Aber zuerst musste er unbemerkt den Platz verlassen. Er sah sich um und musterte die Hauseingänge in seinem Rücken. Er versuchte sich zu erinnern welches Haus einen Ausgang nach hinten hatte. Er glaubte sich beim Anblick der verzierten Tür, die mit der Einheitsfarbe Rotbraun gestrichen war, das hier sein Kumpel Theo gewohnt hatte. Im Hof befand sich damals ein Schuppen, der an der Rückseite ein Loch hatte. Durch dieses war Theo oft vor seinem Vater weggelaufen, wenn dieser mal wieder so betrunken war und alle fünf Kinder eine Tracht Prügel erhalten sollten. Hoffentlich war die Tür nicht verschlossen. Er drehte sich wieder zum Bahnhof und sah wie das Paar ausstieg und sich mit dem Fahrer unterhielt. Dies war seine Chance. Mit ein paar schnellen Schritten stand er im Hauseingang und drücke die Türklinke. Die schwere Tür ging langsam auf und er drückte sich durch den Spalt um sich sofort von innen gegen die Tür zu werfen. Diese fiel mit einem lauten Knall ins Schloss. Dieses Geräusch musste bis zum Bahnhof zu hören sein.
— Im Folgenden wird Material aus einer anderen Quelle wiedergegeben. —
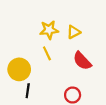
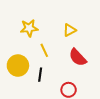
yellow star: (49, 30) -> (29, 28), moved
black line: (28, 91) -> (40, 75), moved

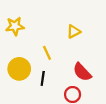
yellow star: (29, 28) -> (15, 26), moved
red semicircle: (78, 57) -> (82, 72), moved

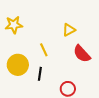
red semicircle: (82, 72) -> (82, 54), moved

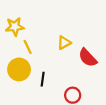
yellow triangle: (69, 30) -> (64, 43), moved
yellow line: (44, 50) -> (28, 47), moved

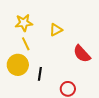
yellow star: (15, 27) -> (24, 23), moved
yellow triangle: (64, 43) -> (56, 30), moved

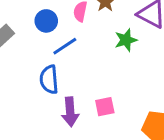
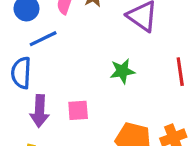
green star: (126, 40) -> (122, 71), moved

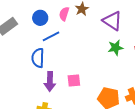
green star: (122, 71) -> (116, 48), moved

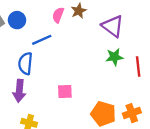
blue circle: (40, 18) -> (17, 20), moved
purple arrow: (50, 81) -> (19, 91), moved

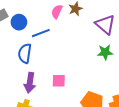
blue circle: (17, 20) -> (19, 22), moved
purple arrow: (19, 91) -> (30, 83), moved

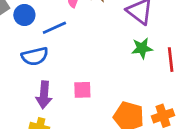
blue semicircle: (25, 53) -> (35, 56), turned -108

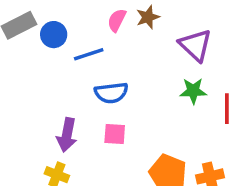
blue semicircle: (35, 56) -> (111, 93), moved

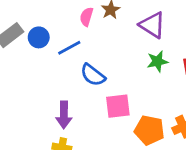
blue semicircle: (111, 93) -> (93, 75), turned 55
pink square: (115, 134) -> (118, 106), moved, size x1.4

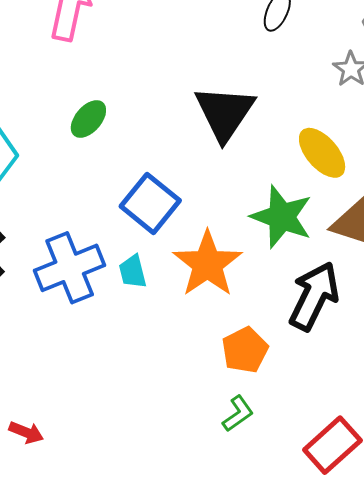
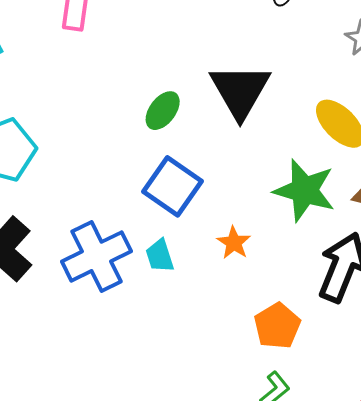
green ellipse: (88, 119) -> (163, 111), moved
orange star: (207, 264) -> (234, 243), size x0.5

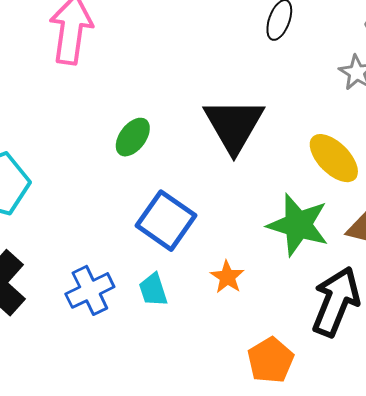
green ellipse: (163, 111) -> (133, 137), moved
blue cross: (97, 256) -> (90, 290), size x0.7

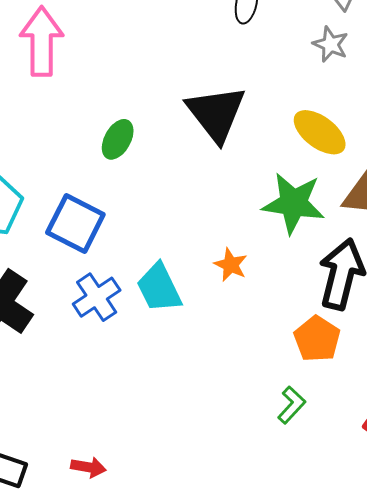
blue square: (166, 221) -> (75, 224), moved
cyan trapezoid: (153, 290) -> (159, 288), size x1.5
orange pentagon: (271, 360) -> (317, 339), moved

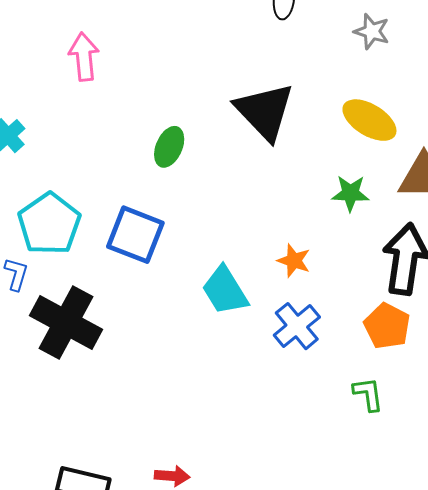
pink arrow: (42, 41) -> (84, 57), size x0.7
green star: (294, 203) -> (350, 193), size x0.6
blue cross: (97, 297) -> (297, 326), moved
green L-shape: (292, 405) -> (368, 394), turned -45

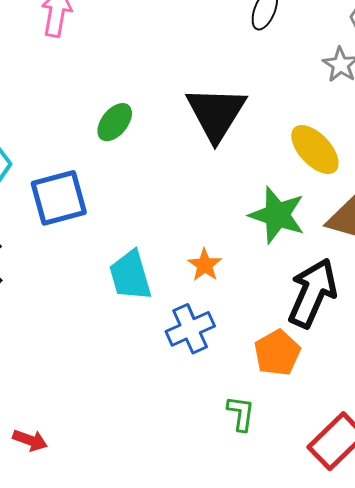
green star: (350, 193) -> (277, 215), size x1.5
blue square: (135, 235) -> (59, 198), turned 38

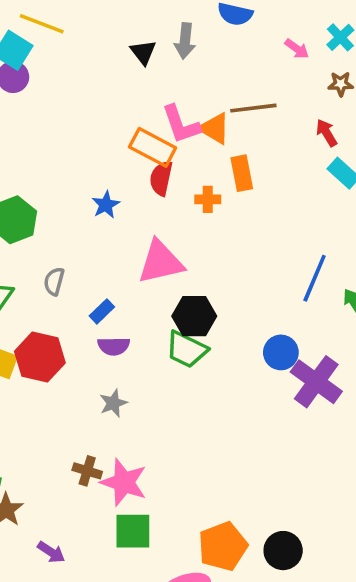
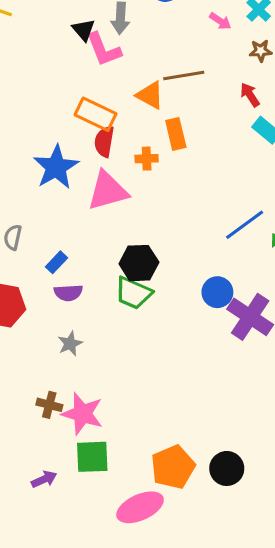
pink L-shape: (181, 124) -> (104, 49), moved
blue star: (106, 205) -> (56, 167), size x1.8
pink triangle: (161, 262) -> (108, 191), moved
blue line: (315, 278) -> (245, 225), turned 33
purple arrow: (51, 552) -> (44, 479), moved, turned -55

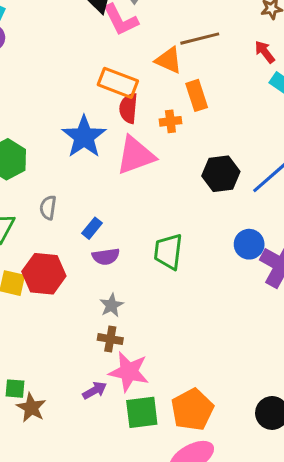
black hexagon: (139, 263) -> (221, 174), moved
green trapezoid: (133, 293) -> (168, 252), turned 78
brown cross: (49, 405) -> (110, 339), moved
orange pentagon: (173, 467) -> (192, 410), moved
purple arrow: (44, 479) -> (95, 390), moved

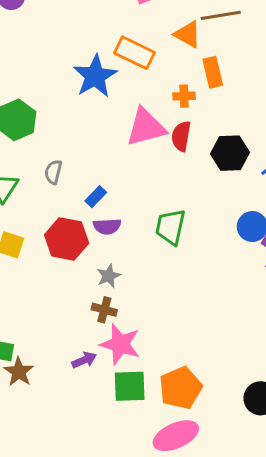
red semicircle: (128, 108) -> (181, 136), moved
blue star: (84, 137) -> (95, 76), moved
red hexagon: (44, 274) -> (67, 239), moved

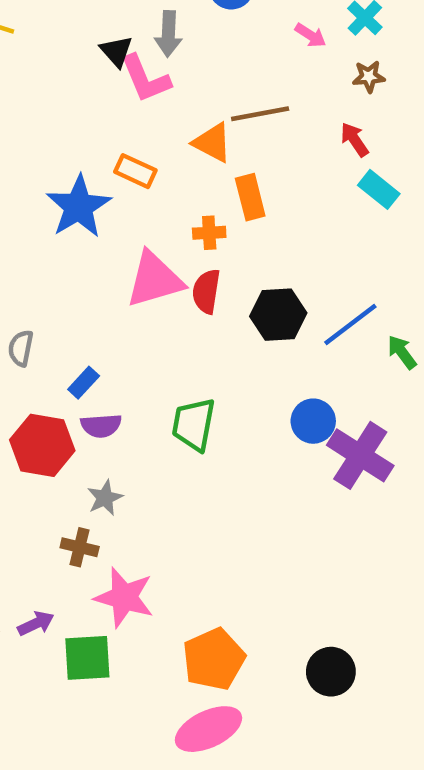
orange rectangle: (134, 53) -> (135, 171), size x0.7
brown cross: (104, 310) -> (80, 547), moved
purple arrow: (84, 360) -> (36, 623), moved
green square: (130, 386) -> (87, 658), moved

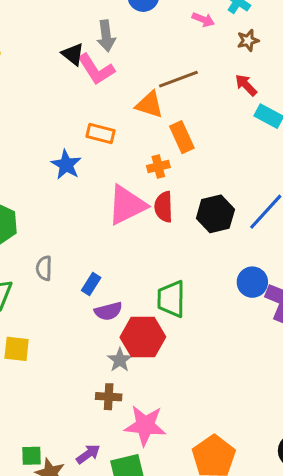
blue star: (79, 207) -> (66, 165), size x0.7
red hexagon: (42, 445) -> (143, 337), moved

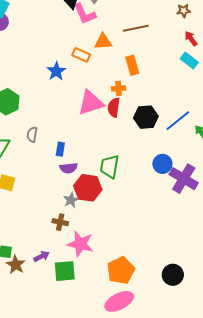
red arrow: (246, 85) -> (191, 39), moved
orange triangle: (149, 105) -> (103, 42), moved, turned -30
orange cross: (158, 166) -> (119, 88), moved
blue rectangle: (91, 284) -> (60, 149), turned -32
Er lief durch den Eingangsflur zum Hof. Es hatte sich nichts verändert. Er öffnete die Schuppentür und suchte in der Dunkelheit das Loch auf der Rückseite. Er fand es schnell, verharrte aber um in die Nacht hinaus zuhören. Nach ein paar Minuten, sein Puls hatte sich auch wieder beruhigt, steckte er vorsichtig den Kopf durch die Öffnung. Der Weg auf der Rückseite lag völlig im Dunkeln, denn hier gab es keine Straßenlampen. Seine Augen hatten sich aber schon an die Dunkelheit gewöhnt. Nichts Ungewöhnliches fiel ihm auf. Langsam zwängte er sich durch das Loch, als Kind ging das viel schneller und leichter. Er nahm die schwarze Reisetasche und ging langsam den Weg in Richtung altes Sägewerk. Er hörte in alle Richtungen und versuchte selbst so wenig wie möglich Geräusche zu machen. Fast am Ende des Weges kreuzten die alten Schienen den Weg. Er brauchte diesen nur noch zu folgen und kam dann direkt zum Sägewerk.
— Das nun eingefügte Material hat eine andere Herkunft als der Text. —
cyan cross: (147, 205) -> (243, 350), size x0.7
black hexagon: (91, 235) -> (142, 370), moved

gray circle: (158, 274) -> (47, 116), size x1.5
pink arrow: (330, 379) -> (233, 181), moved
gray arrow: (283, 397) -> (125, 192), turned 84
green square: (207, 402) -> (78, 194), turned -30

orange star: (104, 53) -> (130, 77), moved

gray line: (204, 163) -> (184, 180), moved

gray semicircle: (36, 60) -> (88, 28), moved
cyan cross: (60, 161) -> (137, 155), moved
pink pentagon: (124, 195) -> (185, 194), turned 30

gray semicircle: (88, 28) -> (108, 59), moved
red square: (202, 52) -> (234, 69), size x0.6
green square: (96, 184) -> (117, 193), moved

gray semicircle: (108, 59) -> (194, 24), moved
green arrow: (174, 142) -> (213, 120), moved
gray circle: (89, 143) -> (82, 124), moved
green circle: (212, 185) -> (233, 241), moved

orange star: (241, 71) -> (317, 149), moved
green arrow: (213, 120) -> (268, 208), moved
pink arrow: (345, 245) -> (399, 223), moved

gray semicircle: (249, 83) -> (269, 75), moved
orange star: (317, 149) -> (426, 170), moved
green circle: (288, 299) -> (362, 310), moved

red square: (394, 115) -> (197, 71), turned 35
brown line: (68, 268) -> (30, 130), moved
Neben dem Schienenstrang gab es einen Trampelpfad so dass er nicht auf dem Schotter des Gleisbetts gehen musste. Er konnte schon die alten Bahnschranken und den Eingang zum Sägewerk sehen.
„Danke Karla, schaffe ich schon“ war die knappe Antwort der Kleineren. Danach redeten sie nicht mehr.
„Kommst du mit nach oben Bianca?“ frage Karla als sie vor ihrem Haus anhielten.
„OK, da vorn ist eine Parklücke.“ Sie parken und gingen dann schweigend die Treppe nach oben.
„Bleibst du oder willst du noch fahren?“
Bianca schien die Frage nicht gehört zu haben. Sie stieg die Treppe weiter ohne zu antworten. Karla schloss auf und hängte den Schlüssel an seinen Platz neben der Tür.
„Ja.“
„Was ja?“ war Karlas erstaunte Frage.
„Ich bleibe.“ Ohne ein weiteres Wort ging sie zur Toilette.
Sie ist heute schon sehr merkwürdig dachte Karla. Aber ist ja auch kein Wunder, bei der Anspannung. Sie holte zwei Weingläser, stellte den Aschenbecher auf den Küchentisch und holte aus den Schrank eine Flasche Rotwein. Bianca sah verheult aus als sie aus der Toilette kam.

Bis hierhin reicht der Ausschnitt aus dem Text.